**Exercise**
Check each line below for "Flüge" and give the count of those that have it, nothing else.

**Data for review**
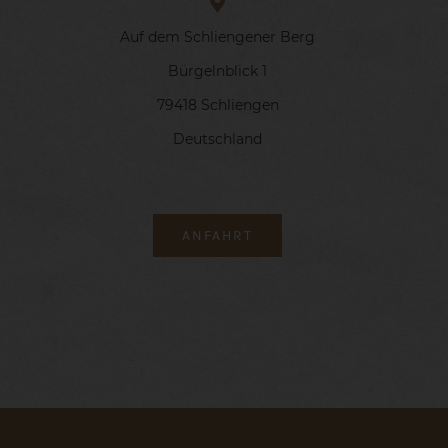
Auf dem Schliengener Berg
Bürgelnblick 1
79418 Schliengen
Deutschland
ANFAHRT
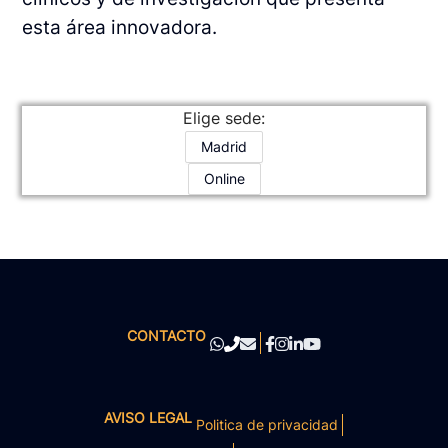
esta área innovadora.
Elige sede:
Madrid
Online
CONTACTO
AVISO LEGAL
Politica de privacidad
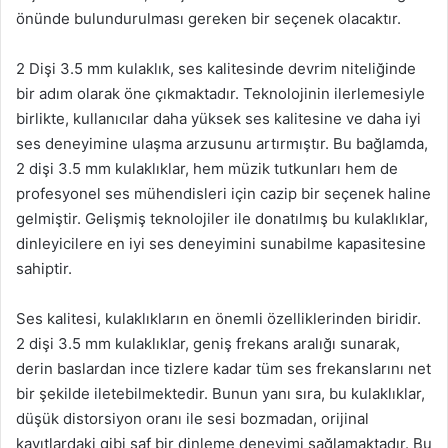
önünde bulundurulması gereken bir seçenek olacaktır.
2 Dişi 3.5 mm kulaklık, ses kalitesinde devrim niteliğinde
bir adım olarak öne çıkmaktadır. Teknolojinin ilerlemesiyle
birlikte, kullanıcılar daha yüksek ses kalitesine ve daha iyi
ses deneyimine ulaşma arzusunu artırmıştır. Bu bağlamda,
2 dişi 3.5 mm kulaklıklar, hem müzik tutkunları hem de
profesyonel ses mühendisleri için cazip bir seçenek haline
gelmiştir. Gelişmiş teknolojiler ile donatılmış bu kulaklıklar,
dinleyicilere en iyi ses deneyimini sunabilme kapasitesine
sahiptir.
Ses kalitesi, kulaklıkların en önemli özelliklerinden biridir.
2 dişi 3.5 mm kulaklıklar, geniş frekans aralığı sunarak,
derin baslardan ince tizlere kadar tüm ses frekanslarını net
bir şekilde iletebilmektedir. Bunun yanı sıra, bu kulaklıklar,
düşük distorsiyon oranı ile sesi bozmadan, orijinal
kayıtlardaki gibi saf bir dinleme deneyimi sağlamaktadır. Bu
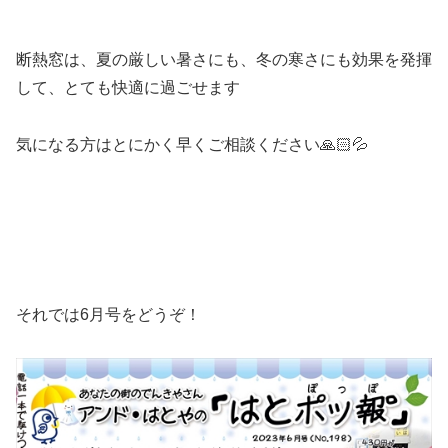
断熱窓は、夏の厳しい暑さにも、冬の寒さにも効果を発揮
して、とても快適に過ごせます
気になる方はとにかく早くご相談ください🙏🏻💦
それでは6月号をどうぞ！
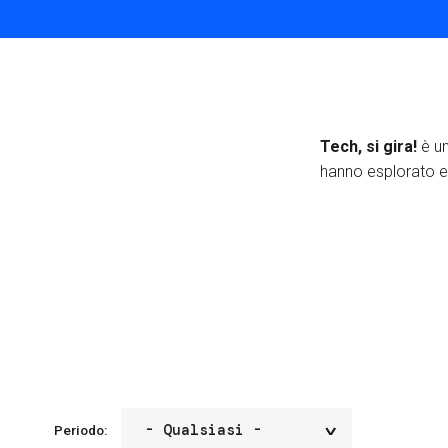
Tech, si gira!
è un
hanno esplorato ed
Periodo:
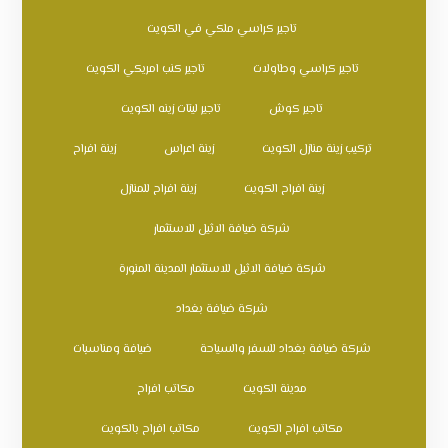
تاجير كراسي ملكي في الكويت
تاجير كراسي وطاولات
تاجير كنب امريكي الكويت
تاجير كوش
تاجير ليتات زينه الكويت
تركيب زينة منازل الكويت
زينة اعراس
زينة افراح
زينة افراح الكويت
زينة افراح للمنازل
شركة ضيافة الاثيل للاستثمار
شركة ضيافة الاثيل للاستثمار المدينة المنورة
شركة ضيافة بغداد
شركة ضيافة بغداد للسفر والسياحة
ضيافة ومناسبات
مدينة الكويت
مكاتب افراح
مكاتب افراح الكويت
مكاتب افراح بالكويت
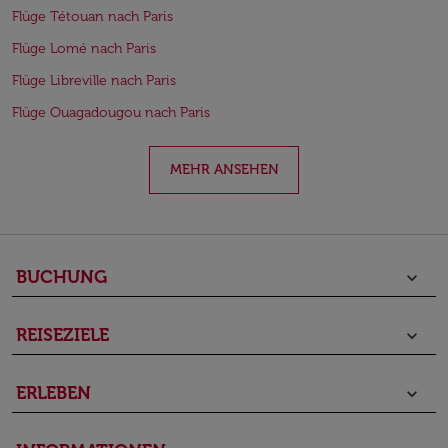
Flüge Tétouan nach Paris
Flüge Lomé nach Paris
Flüge Libreville nach Paris
Flüge Ouagadougou nach Paris
MEHR ANSEHEN
BUCHUNG
keyboard_arrow_down
REISEZIELE
keyboard_arrow_down
ERLEBEN
keyboard_arrow_down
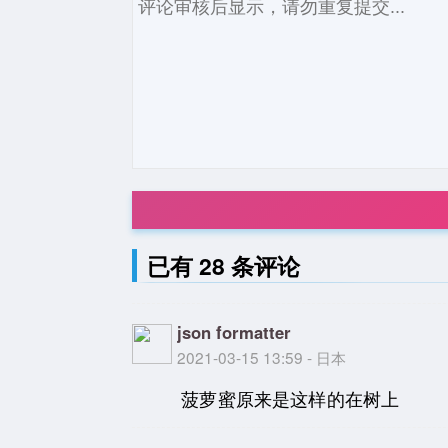
已有 28 条评论
json formatter
2021-03-15 13:59 - 日本
菠萝蜜原来是这样的在树上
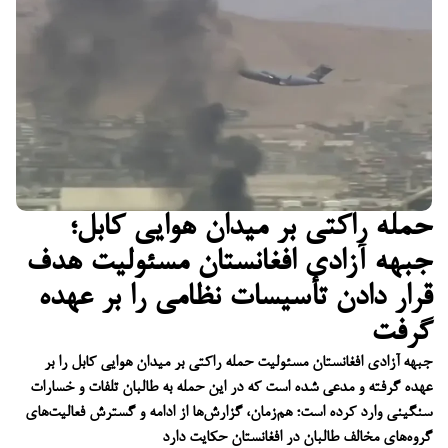
حمله راکتی بر میدان هوایی کابل؛
جبهه آزادی افغانستان مسئولیت هدف
قرار دادن تأسیسات نظامی را بر عهده
گرفت
جبهه آزادی افغانستان مسئولیت حمله راکتی بر میدان هوایی کابل را بر
عهده گرفته و مدعی شده است که در این حمله به طالبان تلفات و خسارات
سنگینی وارد کرده است؛ هم‌زمان، گزارش‌ها از ادامه و گسترش فعالیت‌های
گروه‌های مخالف طالبان در افغانستان حکایت دارد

**Output for this task**
4